====== Material provided ======

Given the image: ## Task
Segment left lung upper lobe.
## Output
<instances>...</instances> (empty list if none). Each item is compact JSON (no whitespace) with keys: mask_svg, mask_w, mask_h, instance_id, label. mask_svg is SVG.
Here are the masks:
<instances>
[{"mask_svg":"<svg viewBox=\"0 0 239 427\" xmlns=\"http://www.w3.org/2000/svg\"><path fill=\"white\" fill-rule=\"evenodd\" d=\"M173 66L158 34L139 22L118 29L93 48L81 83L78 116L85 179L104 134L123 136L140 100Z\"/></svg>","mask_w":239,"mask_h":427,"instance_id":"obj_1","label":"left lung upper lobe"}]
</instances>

======

▶ _Required work_: Every line from the one containing "<instances>...</instances> (empty list" through the last line of the entries must be written out verbatim, and no other line.

▶ _Task answer_:
<instances>...</instances> (empty list if none). Each item is compact JSON (no whitespace) with keys: mask_svg, mask_w, mask_h, instance_id, label. mask_svg is SVG.
Here are the masks:
<instances>
[{"mask_svg":"<svg viewBox=\"0 0 239 427\" xmlns=\"http://www.w3.org/2000/svg\"><path fill=\"white\" fill-rule=\"evenodd\" d=\"M173 66L158 34L139 22L118 29L93 48L81 83L78 116L85 179L104 134L123 136L140 100Z\"/></svg>","mask_w":239,"mask_h":427,"instance_id":"obj_1","label":"left lung upper lobe"}]
</instances>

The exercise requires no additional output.